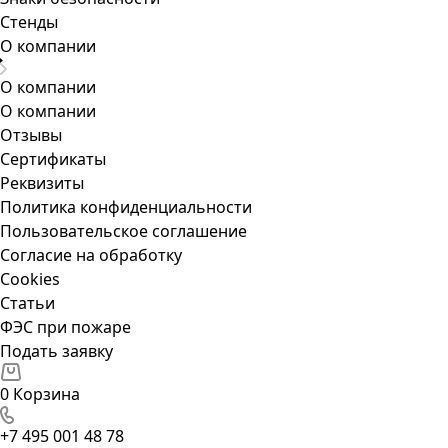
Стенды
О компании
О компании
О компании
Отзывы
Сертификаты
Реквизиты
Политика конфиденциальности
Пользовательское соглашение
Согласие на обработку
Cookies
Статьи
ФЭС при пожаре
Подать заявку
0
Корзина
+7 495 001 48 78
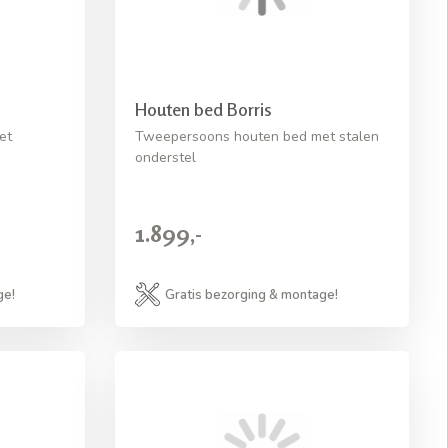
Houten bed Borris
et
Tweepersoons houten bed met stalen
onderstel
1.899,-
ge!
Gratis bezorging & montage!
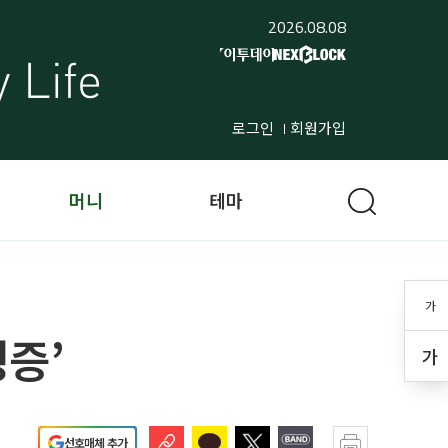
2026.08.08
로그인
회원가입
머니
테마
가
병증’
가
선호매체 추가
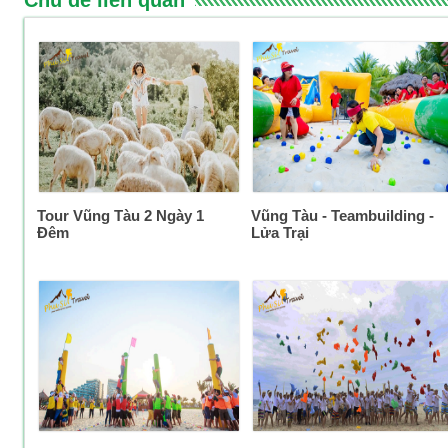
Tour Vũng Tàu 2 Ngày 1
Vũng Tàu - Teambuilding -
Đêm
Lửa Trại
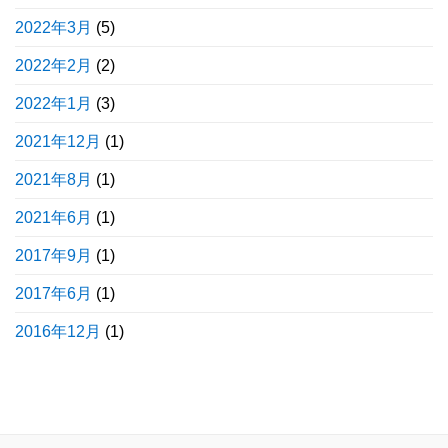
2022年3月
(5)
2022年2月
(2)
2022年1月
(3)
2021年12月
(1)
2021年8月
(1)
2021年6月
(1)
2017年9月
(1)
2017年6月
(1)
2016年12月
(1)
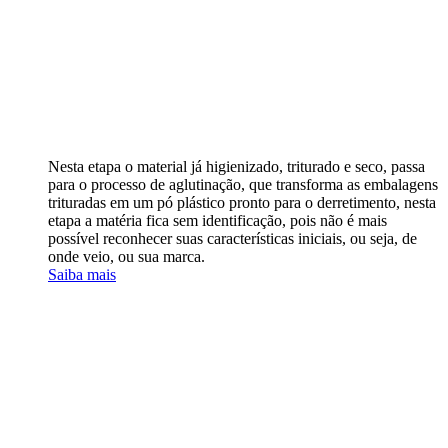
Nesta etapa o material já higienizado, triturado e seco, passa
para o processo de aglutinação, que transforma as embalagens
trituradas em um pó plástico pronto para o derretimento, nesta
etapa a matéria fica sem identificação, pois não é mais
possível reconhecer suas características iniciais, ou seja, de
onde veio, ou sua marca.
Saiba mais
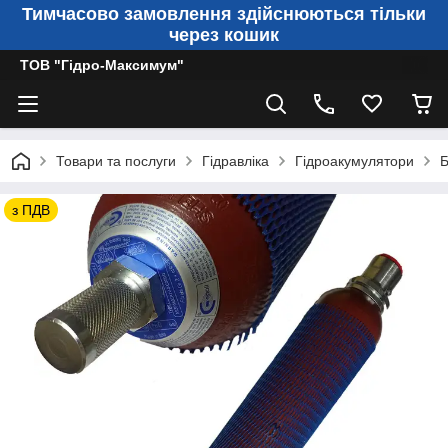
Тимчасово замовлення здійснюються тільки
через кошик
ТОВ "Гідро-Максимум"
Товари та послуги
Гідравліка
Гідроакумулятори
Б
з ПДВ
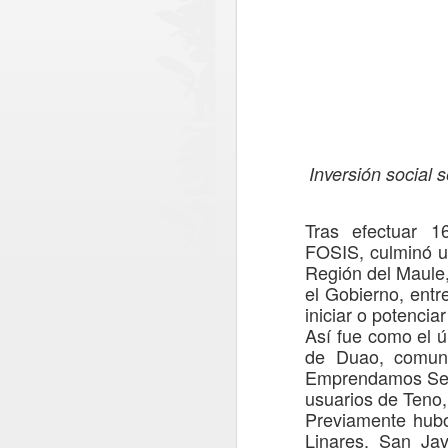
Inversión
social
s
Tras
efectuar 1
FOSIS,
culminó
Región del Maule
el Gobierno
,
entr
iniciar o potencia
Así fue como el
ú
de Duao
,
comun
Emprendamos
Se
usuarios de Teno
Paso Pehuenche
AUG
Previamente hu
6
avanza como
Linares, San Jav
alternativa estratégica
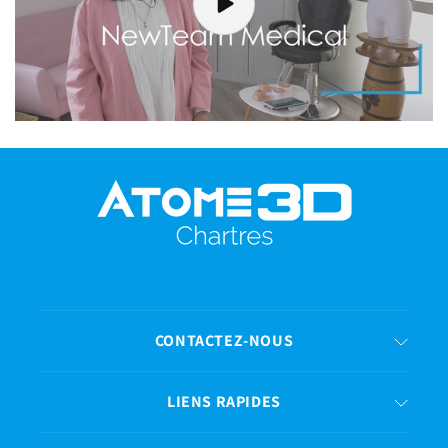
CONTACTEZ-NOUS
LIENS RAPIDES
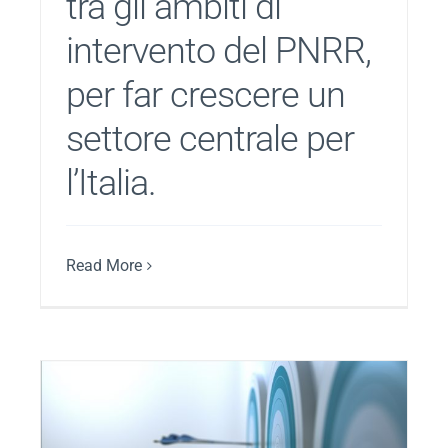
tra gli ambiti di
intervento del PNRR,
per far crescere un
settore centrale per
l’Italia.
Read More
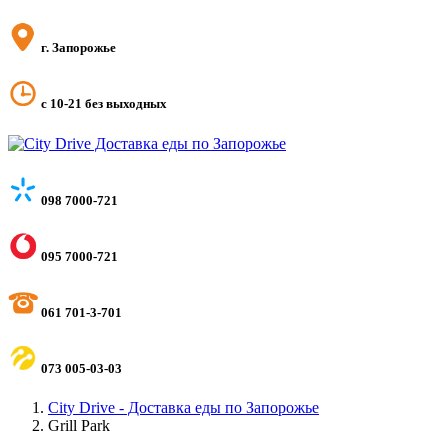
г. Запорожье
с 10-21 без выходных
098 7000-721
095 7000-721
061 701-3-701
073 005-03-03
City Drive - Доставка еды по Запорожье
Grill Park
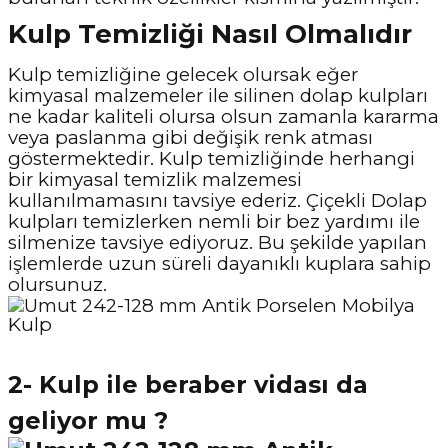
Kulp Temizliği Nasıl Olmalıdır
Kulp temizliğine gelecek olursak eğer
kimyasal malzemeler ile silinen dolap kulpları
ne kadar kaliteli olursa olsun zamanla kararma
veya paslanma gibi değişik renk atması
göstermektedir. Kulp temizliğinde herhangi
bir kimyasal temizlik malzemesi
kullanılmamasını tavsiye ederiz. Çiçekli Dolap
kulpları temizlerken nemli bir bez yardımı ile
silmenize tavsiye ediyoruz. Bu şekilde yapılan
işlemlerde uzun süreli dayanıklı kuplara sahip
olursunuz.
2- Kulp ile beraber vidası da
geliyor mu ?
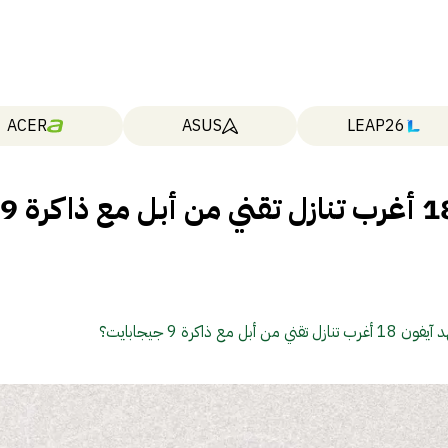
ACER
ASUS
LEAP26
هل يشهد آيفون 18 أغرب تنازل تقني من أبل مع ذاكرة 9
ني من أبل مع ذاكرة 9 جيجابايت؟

----------

THE TASK |
Your answer should be an exact copy of the records above, with no pictures in it.

SOLUTION FOR THIS TASK |
Стенды
О компании
О компании
О компании
Отзывы
Сертификаты
Реквизиты
Политика конфиденциальности
Пользовательское соглашение
Согласие на обработку
Cookies
Статьи
ФЭС при пожаре
Подать заявку
0
Корзина
+7 495 001 48 78
Houten bed Borris
et
Tweepersoons houten bed met stalen
onderstel
1.899,-
ge!
Gratis bezorging & montage!
2026.08.08
로그인
회원가입
머니
테마
가
병증’
가
선호매체 추가
Tour Vũng Tàu 2 Ngày 1
Vũng Tàu - Teambuilding -
Đêm
Lửa Trại
2022年3月
(5)
2022年2月
(2)
2022年1月
(3)
2021年12月
(1)
2021年8月
(1)
2021年6月
(1)
2017年9月
(1)
2017年6月
(1)
2016年12月
(1)
Nesta etapa o material já higienizado, triturado e seco, passa
para o processo de aglutinação, que transforma as embalagens
trituradas em um pó plástico pronto para o derretimento, nesta
etapa a matéria fica sem identificação, pois não é mais
possível reconhecer suas características iniciais, ou seja, de
onde veio, ou sua marca.
Saiba mais
Тимчасово замовлення здійснюються тільки
через кошик
ТОВ "Гідро-Максимум"
Товари та послуги
Гідравліка
Гідроакумулятори
Б
з ПДВ
Inversión
social
s
Tras
efectuar 1
FOSIS,
culminó
Región del Maule
el Gobierno
,
entr
iniciar o potencia
Así fue como el
ú
de Duao
,
comun
Emprendamos
Se
usuarios de Teno
Paso Pehuenche
AUG
Previamente hu
6
avanza como
Linares, San Jav
alternativa estratégica
CONTACTEZ-NOUS
LIENS RAPIDES
tra gli ambiti di
intervento del PNRR,
per far crescere un
settore centrale per
l’Italia.
Read More
г. Запорожье
с 10-21 без выходных
098 7000-721
095 7000-721
061 701-3-701
073 005-03-03
City Drive - Доставка еды по Запорожье
Grill Park
Kulp Temizliği Nasıl Olmalıdır
Kulp temizliğine gelecek olursak eğer
kimyasal malzemeler ile silinen dolap kulpları
ne kadar kaliteli olursa olsun zamanla kararma
veya paslanma gibi değişik renk atması
göstermektedir. Kulp temizliğinde herhangi
bir kimyasal temizlik malzemesi
kullanılmamasını tavsiye ederiz. Çiçekli Dolap
kulpları temizlerken nemli bir bez yardımı ile
silmenize tavsiye ediyoruz. Bu şekilde yapılan
işlemlerde uzun süreli dayanıklı kuplara sahip
olursunuz.
2- Kulp ile beraber vidası da
geliyor mu ?
ACER
ASUS
LEAP26
هل يشهد آيفون 18 أغرب تنازل تقني من أبل مع ذاكرة 9
ني من أبل مع ذاكرة 9 جيجابايت؟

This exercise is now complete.